How to pick up dropped script automatically, active records

lasastard · September 10, 2008, 6:57am

Hi!

I have been using Ruby for a while now - so I have a reasonable
understanding of how it works.
But I have a problem that I can’t seem to be able to solve on my own, so
here goes:

I am using an active records based script that queries a remote MySQL
database and retrieves data. It’s quite an extensive search, meaning it
takes a long time to run. Unfortunately, the connection closes at random
(I suppose there is some sort of time-out if a connection has been
existing for a certain amount of time).
I have the means of identifying the current ID of the last object and
pick up the search where it left off - manually. And that’s the problem:
How to write a wrapper or some loop that:
a) Detects if the database connections closes
b) keeps track of the id of the last processed database object (I
suppose that can be stored in a variable, if we are talking about a
loop, otherwise a "return id"like command (?)
c) re-initializes the script using the last id

I am thinking either a second script, that starts the original
database-search-script and can keep track of its current status or else
a while-loop perhaps?
Since the script simply aborts when the connection closes, I suppose the
first solution would be better?
But I have no idea how to:

keep track of the “health” of the original process (there is obviously
an error message returned to STDOUT, but I am not sure how to pick it
up)
start a ruby script from within a ruby script
or else how to write a loop that keeps track of the child process
without the whole process being terminated by an error

Any help would be greatly appreciated!

Cheers,

Marc

lasastard · September 10, 2008, 3:44pm

On Wed, Sep 10, 2008 at 2:50 PM, Marc H.
[email protected] wrote:

I am using an active records based script that queries a remote MySQL
database and retrieves data. It’s quite an extensive search, meaning it
takes a long time to run. Unfortunately, the connection closes at random
(I suppose there is some sort of time-out if a connection has been
existing for a certain amount of time).

I recently made a similar system.

The best way i found to do it is to make a table at one end that holds
all the rows “to be replicated” or in your case “has been replicated”.
This holds the ID of the field you have replicated

Then you write your script to grab the id to replicate, replicate it
down, and if all was successful, put an entry in your ‘has been
replicated’ table with the ID. Then the next time your script runs it
checks what the last ID was that was successfully replicated and picks
up from there.

Put your replication code at the local end in a transaction so that
you only write into the has been replicated table IF no errors came
up, and you don’t replicate anything unless the whole thing completes
successfully.

This then survives restarting hung processes etc.

On detecting health, I found the best way is to set a timeout on each
replication check, and then nuke the process if it takes too long.

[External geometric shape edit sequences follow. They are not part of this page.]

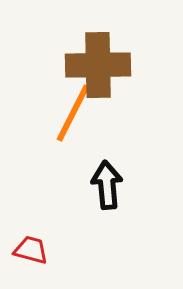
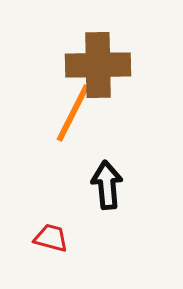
red trapezoid: moved 20 px right, 12 px up
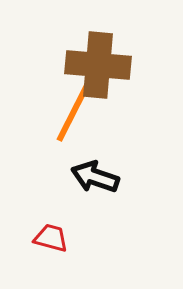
brown cross: rotated 6 degrees clockwise
black arrow: moved 12 px left, 8 px up; rotated 66 degrees counterclockwise
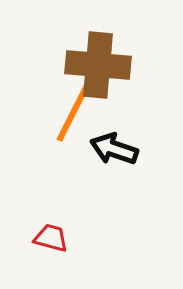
black arrow: moved 19 px right, 28 px up
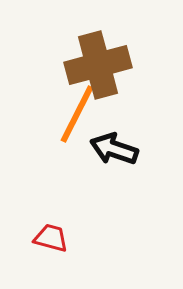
brown cross: rotated 20 degrees counterclockwise
orange line: moved 4 px right, 1 px down
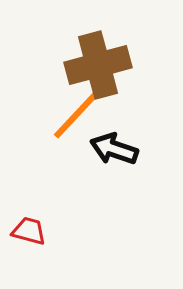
orange line: rotated 16 degrees clockwise
red trapezoid: moved 22 px left, 7 px up
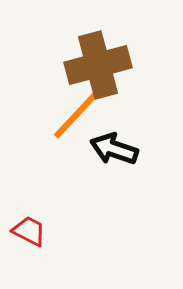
red trapezoid: rotated 12 degrees clockwise
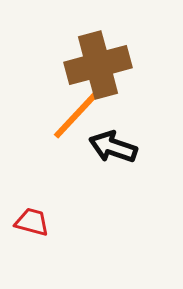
black arrow: moved 1 px left, 2 px up
red trapezoid: moved 3 px right, 9 px up; rotated 12 degrees counterclockwise
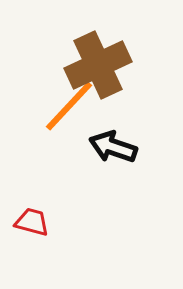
brown cross: rotated 10 degrees counterclockwise
orange line: moved 8 px left, 8 px up
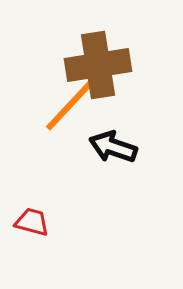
brown cross: rotated 16 degrees clockwise
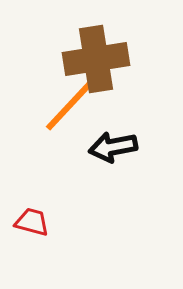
brown cross: moved 2 px left, 6 px up
black arrow: rotated 30 degrees counterclockwise
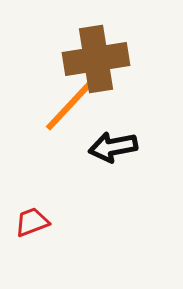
red trapezoid: rotated 36 degrees counterclockwise
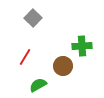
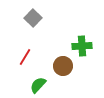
green semicircle: rotated 18 degrees counterclockwise
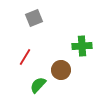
gray square: moved 1 px right; rotated 24 degrees clockwise
brown circle: moved 2 px left, 4 px down
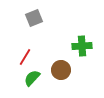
green semicircle: moved 6 px left, 7 px up
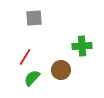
gray square: rotated 18 degrees clockwise
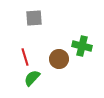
green cross: rotated 18 degrees clockwise
red line: rotated 48 degrees counterclockwise
brown circle: moved 2 px left, 11 px up
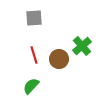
green cross: rotated 36 degrees clockwise
red line: moved 9 px right, 2 px up
green semicircle: moved 1 px left, 8 px down
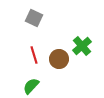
gray square: rotated 30 degrees clockwise
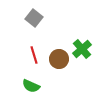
gray square: rotated 12 degrees clockwise
green cross: moved 3 px down
green semicircle: rotated 108 degrees counterclockwise
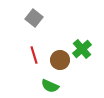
brown circle: moved 1 px right, 1 px down
green semicircle: moved 19 px right
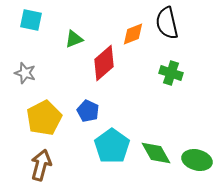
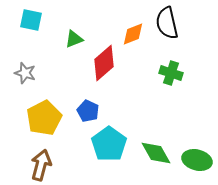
cyan pentagon: moved 3 px left, 2 px up
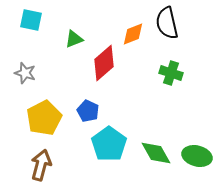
green ellipse: moved 4 px up
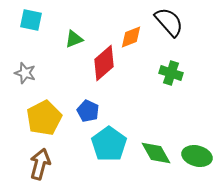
black semicircle: moved 2 px right, 1 px up; rotated 152 degrees clockwise
orange diamond: moved 2 px left, 3 px down
brown arrow: moved 1 px left, 1 px up
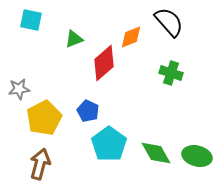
gray star: moved 6 px left, 16 px down; rotated 25 degrees counterclockwise
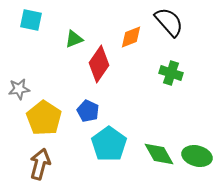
red diamond: moved 5 px left, 1 px down; rotated 15 degrees counterclockwise
yellow pentagon: rotated 12 degrees counterclockwise
green diamond: moved 3 px right, 1 px down
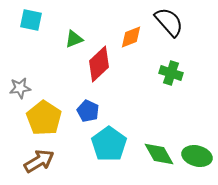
red diamond: rotated 12 degrees clockwise
gray star: moved 1 px right, 1 px up
brown arrow: moved 1 px left, 3 px up; rotated 44 degrees clockwise
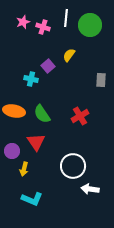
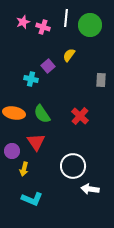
orange ellipse: moved 2 px down
red cross: rotated 18 degrees counterclockwise
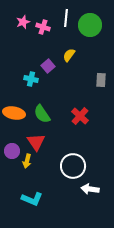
yellow arrow: moved 3 px right, 8 px up
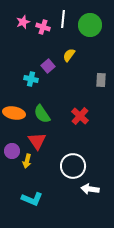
white line: moved 3 px left, 1 px down
red triangle: moved 1 px right, 1 px up
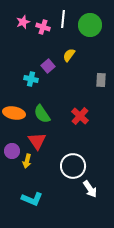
white arrow: rotated 132 degrees counterclockwise
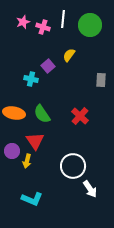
red triangle: moved 2 px left
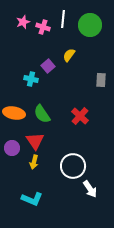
purple circle: moved 3 px up
yellow arrow: moved 7 px right, 1 px down
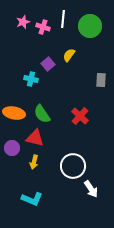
green circle: moved 1 px down
purple square: moved 2 px up
red triangle: moved 3 px up; rotated 42 degrees counterclockwise
white arrow: moved 1 px right
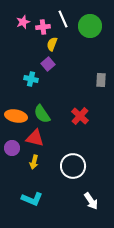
white line: rotated 30 degrees counterclockwise
pink cross: rotated 24 degrees counterclockwise
yellow semicircle: moved 17 px left, 11 px up; rotated 16 degrees counterclockwise
orange ellipse: moved 2 px right, 3 px down
white arrow: moved 12 px down
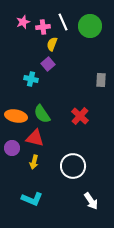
white line: moved 3 px down
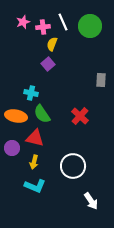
cyan cross: moved 14 px down
cyan L-shape: moved 3 px right, 13 px up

If
you have used the above pattern on your replication, this won’t hurt
anything.

Warning though, Ruby’s timeout will not handle this as the DB call is
a system call and will not be killed by Ruby timeout. See my previous
thread in Ruby-talk “Frustrated about system timeouts”. The upshot is
that Ara and I are wrapping up a new library called Terminator that
will handle the timeout correctly. But you could adapt the code in
that thread to your problem right now.

Hope that helps.

Mikel

lasastard · September 10, 2008, 4:11pm

What you want is a message queue solution. These do exactly what you
want. Your main script can dole out tasks, and workers pick the tasks
up, complete them, and report in. An added bonus is that this can give
you some parallelism, potentially speeding up your search.

Take a look at Starling:
http://rubypond.com/articles/2008/07/17/the-complete-guide-to-setting-up-starling/

Drb:
http://chadfowler.com/ruby/drb.html
http://segment7.net/projects/ruby/drb/introduction.html

AP4R:
http://ap4r.rubyforge.org/wiki/wiki.pl?HomePage

in addition to Rinda, bj, beanstalkd, sparrow, rq…

– Mark.